Provided material:
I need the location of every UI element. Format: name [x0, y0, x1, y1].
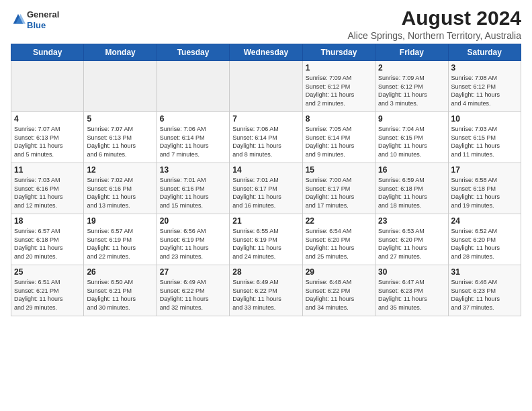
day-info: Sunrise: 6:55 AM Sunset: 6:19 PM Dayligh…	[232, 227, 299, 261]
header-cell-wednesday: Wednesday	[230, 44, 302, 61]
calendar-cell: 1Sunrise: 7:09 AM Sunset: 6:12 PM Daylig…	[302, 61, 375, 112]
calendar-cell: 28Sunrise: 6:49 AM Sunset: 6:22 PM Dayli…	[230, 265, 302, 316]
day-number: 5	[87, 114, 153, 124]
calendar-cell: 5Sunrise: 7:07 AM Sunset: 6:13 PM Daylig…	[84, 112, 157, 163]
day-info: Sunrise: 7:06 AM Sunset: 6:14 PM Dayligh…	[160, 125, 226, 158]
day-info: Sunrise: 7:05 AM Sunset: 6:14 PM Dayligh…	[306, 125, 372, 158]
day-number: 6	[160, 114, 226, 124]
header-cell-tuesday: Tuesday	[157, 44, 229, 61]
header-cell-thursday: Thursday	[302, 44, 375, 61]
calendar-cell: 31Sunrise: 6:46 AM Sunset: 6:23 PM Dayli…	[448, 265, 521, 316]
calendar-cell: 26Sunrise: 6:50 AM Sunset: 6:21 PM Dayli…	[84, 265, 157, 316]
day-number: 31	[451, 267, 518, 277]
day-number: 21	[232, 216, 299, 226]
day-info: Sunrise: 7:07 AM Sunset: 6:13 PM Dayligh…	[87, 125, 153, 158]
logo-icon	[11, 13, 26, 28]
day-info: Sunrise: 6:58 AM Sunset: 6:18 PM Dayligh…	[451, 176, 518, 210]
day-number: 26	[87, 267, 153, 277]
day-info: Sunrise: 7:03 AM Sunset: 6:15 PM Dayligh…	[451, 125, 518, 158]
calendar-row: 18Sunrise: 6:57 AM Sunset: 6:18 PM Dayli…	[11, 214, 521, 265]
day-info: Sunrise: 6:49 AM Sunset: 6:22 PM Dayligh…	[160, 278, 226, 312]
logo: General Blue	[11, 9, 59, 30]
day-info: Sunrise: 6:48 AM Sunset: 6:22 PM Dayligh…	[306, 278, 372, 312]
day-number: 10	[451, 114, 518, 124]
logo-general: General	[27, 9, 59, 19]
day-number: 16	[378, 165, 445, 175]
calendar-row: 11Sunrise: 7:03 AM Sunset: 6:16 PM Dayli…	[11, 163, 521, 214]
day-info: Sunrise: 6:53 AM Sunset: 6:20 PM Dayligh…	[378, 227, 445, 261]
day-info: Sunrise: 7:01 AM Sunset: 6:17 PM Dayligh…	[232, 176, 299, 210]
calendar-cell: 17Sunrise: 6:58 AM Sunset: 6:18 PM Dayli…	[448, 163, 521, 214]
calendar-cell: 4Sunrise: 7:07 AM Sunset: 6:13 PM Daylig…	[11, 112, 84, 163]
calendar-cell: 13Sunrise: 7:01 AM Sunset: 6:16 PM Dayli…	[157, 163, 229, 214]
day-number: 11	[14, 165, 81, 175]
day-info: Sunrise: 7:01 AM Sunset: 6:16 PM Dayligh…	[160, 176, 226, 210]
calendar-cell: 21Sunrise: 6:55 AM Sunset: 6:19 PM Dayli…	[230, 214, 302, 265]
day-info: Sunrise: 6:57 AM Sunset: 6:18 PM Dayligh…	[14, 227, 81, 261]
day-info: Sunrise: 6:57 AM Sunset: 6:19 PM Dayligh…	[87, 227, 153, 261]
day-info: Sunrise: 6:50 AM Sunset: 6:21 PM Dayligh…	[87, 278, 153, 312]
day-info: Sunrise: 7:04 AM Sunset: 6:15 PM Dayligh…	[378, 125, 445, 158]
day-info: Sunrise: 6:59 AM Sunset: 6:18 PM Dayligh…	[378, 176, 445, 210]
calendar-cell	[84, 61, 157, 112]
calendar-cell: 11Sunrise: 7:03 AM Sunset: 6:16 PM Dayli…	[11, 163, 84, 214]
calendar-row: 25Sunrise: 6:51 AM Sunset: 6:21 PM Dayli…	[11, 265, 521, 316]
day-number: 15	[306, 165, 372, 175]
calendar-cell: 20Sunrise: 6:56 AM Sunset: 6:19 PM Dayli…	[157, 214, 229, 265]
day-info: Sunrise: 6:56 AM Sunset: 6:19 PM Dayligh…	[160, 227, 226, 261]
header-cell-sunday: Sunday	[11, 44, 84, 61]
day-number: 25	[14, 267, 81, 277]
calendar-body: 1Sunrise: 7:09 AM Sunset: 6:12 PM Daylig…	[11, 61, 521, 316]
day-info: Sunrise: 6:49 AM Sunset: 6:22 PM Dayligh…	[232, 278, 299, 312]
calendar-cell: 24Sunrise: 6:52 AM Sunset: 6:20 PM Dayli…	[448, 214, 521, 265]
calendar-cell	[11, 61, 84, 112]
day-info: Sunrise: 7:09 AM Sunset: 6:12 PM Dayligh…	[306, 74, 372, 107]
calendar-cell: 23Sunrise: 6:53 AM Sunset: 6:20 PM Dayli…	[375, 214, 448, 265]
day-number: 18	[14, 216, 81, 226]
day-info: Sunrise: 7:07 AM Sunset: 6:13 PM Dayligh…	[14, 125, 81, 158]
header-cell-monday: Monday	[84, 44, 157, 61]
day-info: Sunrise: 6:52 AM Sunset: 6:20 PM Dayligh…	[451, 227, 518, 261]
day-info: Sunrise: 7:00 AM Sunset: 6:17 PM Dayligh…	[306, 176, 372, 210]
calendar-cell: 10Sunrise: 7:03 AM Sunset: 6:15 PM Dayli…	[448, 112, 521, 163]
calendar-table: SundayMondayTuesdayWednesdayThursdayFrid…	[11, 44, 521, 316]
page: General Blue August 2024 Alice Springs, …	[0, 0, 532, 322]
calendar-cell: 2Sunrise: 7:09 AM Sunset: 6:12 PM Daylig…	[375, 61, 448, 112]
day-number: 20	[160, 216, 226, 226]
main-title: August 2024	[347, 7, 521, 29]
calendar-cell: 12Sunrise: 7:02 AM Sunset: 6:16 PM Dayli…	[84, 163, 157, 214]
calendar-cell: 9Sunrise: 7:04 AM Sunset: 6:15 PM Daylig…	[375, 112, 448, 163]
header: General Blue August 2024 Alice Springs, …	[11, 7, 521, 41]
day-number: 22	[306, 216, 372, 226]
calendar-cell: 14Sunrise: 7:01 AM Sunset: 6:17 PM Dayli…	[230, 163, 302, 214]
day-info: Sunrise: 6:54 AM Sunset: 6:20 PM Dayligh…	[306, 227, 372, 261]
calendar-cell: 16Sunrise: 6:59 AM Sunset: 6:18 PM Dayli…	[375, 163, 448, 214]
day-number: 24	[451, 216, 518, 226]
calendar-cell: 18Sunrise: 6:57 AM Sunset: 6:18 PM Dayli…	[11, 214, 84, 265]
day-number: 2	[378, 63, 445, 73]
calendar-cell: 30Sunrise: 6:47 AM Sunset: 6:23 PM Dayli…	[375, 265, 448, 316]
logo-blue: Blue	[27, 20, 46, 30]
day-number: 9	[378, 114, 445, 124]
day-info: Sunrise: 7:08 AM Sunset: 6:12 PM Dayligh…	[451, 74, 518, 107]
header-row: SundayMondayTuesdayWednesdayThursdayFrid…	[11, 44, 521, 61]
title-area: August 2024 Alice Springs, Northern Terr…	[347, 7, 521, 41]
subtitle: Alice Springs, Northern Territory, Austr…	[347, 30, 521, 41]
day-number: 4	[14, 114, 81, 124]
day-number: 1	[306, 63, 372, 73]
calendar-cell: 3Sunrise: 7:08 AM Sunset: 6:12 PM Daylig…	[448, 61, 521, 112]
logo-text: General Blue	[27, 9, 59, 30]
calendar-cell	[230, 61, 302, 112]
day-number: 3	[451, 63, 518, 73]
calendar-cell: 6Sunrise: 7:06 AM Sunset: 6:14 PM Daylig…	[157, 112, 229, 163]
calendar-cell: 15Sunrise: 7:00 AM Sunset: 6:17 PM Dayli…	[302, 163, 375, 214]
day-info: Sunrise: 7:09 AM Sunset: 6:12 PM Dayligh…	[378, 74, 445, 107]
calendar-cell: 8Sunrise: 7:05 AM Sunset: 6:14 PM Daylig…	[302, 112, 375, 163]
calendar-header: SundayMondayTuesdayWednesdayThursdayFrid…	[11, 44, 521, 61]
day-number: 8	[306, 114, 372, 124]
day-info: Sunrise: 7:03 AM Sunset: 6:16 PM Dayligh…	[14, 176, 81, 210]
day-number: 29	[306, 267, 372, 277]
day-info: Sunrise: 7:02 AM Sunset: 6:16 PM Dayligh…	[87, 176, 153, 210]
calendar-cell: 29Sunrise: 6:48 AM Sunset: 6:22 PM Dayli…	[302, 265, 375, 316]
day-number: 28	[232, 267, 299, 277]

What the task asks:
In how many lines of the material does the word "header" occur? Reply with only that number.

Solution to the problem:
8